--- REQUIRED WORK ---
Figure out how many lines in these records contain "General". Only the number belongs in the reply.

--- DATA TO EXAMINE ---
-=-=-=-=-
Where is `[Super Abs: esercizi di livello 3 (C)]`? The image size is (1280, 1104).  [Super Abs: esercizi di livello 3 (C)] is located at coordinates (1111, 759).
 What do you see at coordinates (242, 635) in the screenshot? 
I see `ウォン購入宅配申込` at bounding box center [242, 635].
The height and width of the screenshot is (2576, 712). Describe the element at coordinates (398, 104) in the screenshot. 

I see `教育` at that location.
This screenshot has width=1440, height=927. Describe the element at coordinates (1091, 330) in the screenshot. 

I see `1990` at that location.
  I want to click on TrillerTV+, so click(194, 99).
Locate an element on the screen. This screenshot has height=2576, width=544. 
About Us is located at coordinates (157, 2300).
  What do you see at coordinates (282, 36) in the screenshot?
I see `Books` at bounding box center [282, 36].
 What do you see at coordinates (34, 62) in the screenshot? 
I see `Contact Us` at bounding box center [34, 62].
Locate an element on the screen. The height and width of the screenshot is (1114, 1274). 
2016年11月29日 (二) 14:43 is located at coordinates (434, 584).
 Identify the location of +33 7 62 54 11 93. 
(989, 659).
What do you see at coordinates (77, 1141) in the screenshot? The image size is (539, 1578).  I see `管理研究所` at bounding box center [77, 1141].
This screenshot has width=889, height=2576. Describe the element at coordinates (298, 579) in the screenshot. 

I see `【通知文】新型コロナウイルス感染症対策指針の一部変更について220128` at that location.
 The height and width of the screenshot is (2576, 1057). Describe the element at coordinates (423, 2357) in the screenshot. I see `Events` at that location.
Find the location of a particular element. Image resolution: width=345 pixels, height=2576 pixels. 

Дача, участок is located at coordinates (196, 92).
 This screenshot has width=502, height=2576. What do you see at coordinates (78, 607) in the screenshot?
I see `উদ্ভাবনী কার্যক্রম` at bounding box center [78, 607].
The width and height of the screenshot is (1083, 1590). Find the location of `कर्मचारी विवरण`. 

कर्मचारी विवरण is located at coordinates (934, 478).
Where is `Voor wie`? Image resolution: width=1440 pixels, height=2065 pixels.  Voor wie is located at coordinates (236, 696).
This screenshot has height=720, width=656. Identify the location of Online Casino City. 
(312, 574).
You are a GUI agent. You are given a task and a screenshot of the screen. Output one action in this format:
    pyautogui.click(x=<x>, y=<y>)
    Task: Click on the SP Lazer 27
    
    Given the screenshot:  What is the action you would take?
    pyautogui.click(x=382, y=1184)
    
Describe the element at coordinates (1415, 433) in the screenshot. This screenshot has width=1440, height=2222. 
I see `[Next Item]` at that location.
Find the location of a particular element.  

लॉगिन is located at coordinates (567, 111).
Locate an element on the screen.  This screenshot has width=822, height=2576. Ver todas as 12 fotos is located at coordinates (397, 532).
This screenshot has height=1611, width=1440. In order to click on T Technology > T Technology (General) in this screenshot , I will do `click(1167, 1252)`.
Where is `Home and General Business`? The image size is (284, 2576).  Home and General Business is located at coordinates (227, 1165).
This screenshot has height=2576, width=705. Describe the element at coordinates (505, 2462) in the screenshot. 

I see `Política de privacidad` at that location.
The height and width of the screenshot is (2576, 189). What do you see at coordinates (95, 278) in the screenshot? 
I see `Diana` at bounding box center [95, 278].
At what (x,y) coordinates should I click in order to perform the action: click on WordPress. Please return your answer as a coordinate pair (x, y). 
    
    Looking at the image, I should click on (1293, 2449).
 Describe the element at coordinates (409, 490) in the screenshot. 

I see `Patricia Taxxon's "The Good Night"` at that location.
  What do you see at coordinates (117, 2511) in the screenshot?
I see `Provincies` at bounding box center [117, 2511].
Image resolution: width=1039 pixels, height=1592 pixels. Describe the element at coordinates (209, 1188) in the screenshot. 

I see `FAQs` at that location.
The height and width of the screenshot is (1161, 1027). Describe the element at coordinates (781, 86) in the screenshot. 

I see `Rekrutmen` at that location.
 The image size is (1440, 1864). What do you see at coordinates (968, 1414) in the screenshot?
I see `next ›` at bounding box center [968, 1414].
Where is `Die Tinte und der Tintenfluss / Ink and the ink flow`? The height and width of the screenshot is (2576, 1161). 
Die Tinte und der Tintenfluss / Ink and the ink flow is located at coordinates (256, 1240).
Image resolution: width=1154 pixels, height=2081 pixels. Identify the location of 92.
-=-=-=-=-
--- OUTPUT BELOW ---
2